The study is a reminder that for all the focus on the water consumed in fracking or by farms through irrigation, one of the single biggest users of water is the power industry itself. Thermoelectric generation—that would be technologies like coal, natural gas and nuclear, which use heat to generate steam—account for approximately 40% of the freshwater withdrawals in the U.S. In arid regions and during droughts—like the historic 2012 drought, which at its height covered up to 65% of the U.S.—water can become so scare that power plants may need to reduce operations or shut down altogether. With population increasing—especially in fecund and popular Texas—and demand rising, the so-called “water-energy nexus” will be a growing challenge for decades to come.
But the huge amount of water used by power plants tends not to get the kind of attention that fracking does—probably because fracking, especially on a large scale, is relatively new, while coal and natural gas plants have been around for decades. (The Texas State Water Board estimates that hydrofracking accounts for less than 1% of total water use, while providing more than 10% of the state’s total economic output.) Fracking for oil and gas is also much more distributed than a centralized power plant is; if you live in Texas, chances are much better that you live closer to a fracked well than you do a power plant. Power plants—and the mining of the coal used in many of them—are out of sight, and thus they’re out of mind.
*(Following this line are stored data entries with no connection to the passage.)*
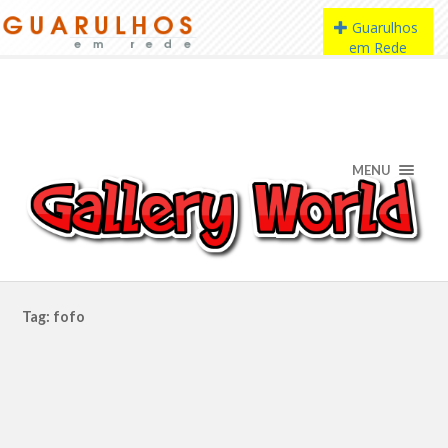
MENU
Tag: fofo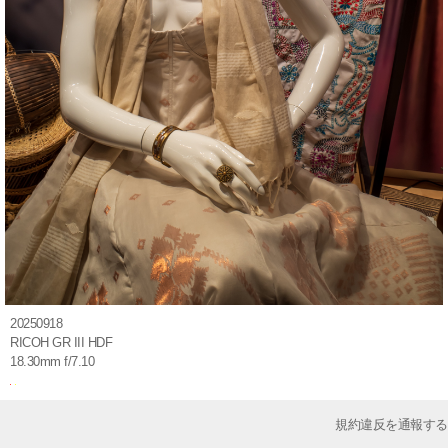
20250918
RICOH GR III HDF
18.30mm f/7.10
規約違反を通報する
Still, the fact remains that Texas was a water-stressed state well before the first gas well was fracked, and the concentration of fracking in certain areas of the state can strain local water supplies. Water use for fracking in Texas is also growing rapidly, from 36,000 acre-feet in 2008 to 81,500 acre-feet in 2011. That’s why oil and gas drillers will need to start recycling frac water, or find substitutes that don’t need water at all, like the liquid petroleum gel made by the Canadian company GasFrac. Water is scarce now in Texas and its likely to be even scarcer in a hotter and more crowded future. Every industry—including oil and gas—will need to figure out a way to use our most precious resource more efficiently.